### WHAT THIS TASK INVOLVES
Somewhere below is a line with "تطلب منك العديد" and, later, a line with "Ağustos 6, 2026"; repeat those two lines and all the lines between them, exactly as they are.

### PROVIDED RECORDS
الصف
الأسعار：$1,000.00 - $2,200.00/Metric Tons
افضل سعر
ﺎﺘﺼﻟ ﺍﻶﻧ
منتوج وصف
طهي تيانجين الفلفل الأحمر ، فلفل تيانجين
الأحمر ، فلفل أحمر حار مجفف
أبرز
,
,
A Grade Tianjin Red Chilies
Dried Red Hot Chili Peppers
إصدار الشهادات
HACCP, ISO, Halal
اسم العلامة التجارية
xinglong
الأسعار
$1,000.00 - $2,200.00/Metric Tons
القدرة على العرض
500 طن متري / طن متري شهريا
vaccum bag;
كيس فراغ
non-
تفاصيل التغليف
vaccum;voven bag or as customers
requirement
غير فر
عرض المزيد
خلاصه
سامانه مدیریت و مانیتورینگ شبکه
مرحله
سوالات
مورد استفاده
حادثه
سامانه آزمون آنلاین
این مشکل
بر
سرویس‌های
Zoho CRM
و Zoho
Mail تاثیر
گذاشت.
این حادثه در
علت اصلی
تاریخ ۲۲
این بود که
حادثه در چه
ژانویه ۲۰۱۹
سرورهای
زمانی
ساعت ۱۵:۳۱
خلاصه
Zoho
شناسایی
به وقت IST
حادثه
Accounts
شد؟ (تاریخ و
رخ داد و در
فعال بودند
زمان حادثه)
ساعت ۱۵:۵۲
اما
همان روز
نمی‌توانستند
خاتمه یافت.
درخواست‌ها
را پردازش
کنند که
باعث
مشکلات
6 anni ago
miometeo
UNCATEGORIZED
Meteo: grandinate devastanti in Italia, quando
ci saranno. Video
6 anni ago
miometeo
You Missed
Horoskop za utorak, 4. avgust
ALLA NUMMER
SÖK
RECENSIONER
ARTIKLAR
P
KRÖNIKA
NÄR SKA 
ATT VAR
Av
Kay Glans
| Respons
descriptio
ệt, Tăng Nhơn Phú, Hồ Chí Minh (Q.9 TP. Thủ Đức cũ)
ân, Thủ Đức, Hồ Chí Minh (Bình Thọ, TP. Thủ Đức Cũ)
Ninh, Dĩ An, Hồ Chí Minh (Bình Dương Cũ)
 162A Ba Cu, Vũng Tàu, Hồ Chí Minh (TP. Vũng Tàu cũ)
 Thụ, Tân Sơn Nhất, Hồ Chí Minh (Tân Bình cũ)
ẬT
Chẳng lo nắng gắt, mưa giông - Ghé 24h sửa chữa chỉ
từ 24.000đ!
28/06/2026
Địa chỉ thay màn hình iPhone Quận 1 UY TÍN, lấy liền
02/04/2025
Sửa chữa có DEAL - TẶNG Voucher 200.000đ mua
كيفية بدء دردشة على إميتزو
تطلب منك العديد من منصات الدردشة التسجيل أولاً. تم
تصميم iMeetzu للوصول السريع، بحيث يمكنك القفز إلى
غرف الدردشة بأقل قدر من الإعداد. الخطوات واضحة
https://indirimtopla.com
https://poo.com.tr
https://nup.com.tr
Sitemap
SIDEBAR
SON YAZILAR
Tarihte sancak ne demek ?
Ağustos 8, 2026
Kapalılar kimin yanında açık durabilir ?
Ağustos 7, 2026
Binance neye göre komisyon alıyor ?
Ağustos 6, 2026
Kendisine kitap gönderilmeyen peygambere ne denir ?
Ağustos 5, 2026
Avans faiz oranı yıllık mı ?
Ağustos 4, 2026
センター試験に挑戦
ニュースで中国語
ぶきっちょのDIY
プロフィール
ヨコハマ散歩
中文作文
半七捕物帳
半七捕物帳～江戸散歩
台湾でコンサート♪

### SOLVED EXERCISE
تطلب منك العديد من منصات الدردشة التسجيل أولاً. تم
تصميم iMeetzu للوصول السريع، بحيث يمكنك القفز إلى
غرف الدردشة بأقل قدر من الإعداد. الخطوات واضحة
https://indirimtopla.com
https://poo.com.tr
https://nup.com.tr
Sitemap
SIDEBAR
SON YAZILAR
Tarihte sancak ne demek ?
Ağustos 8, 2026
Kapalılar kimin yanında açık durabilir ?
Ağustos 7, 2026
Binance neye göre komisyon alıyor ?
Ağustos 6, 2026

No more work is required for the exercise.